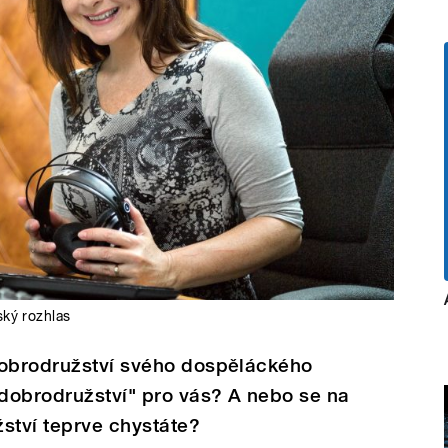
ký rozhlas
dobrodružství svého dospěláckého
dobrodružství" pro vás? A nebo se na
žství teprve chystáte?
****************************************
An exact repeat of the lines from the one containing "dobrodružství svého dospěláckého" through the final line above, both included, is the whole answer.

dobrodružství svého dospěláckého
dobrodružství" pro vás? A nebo se na
žství teprve chystáte?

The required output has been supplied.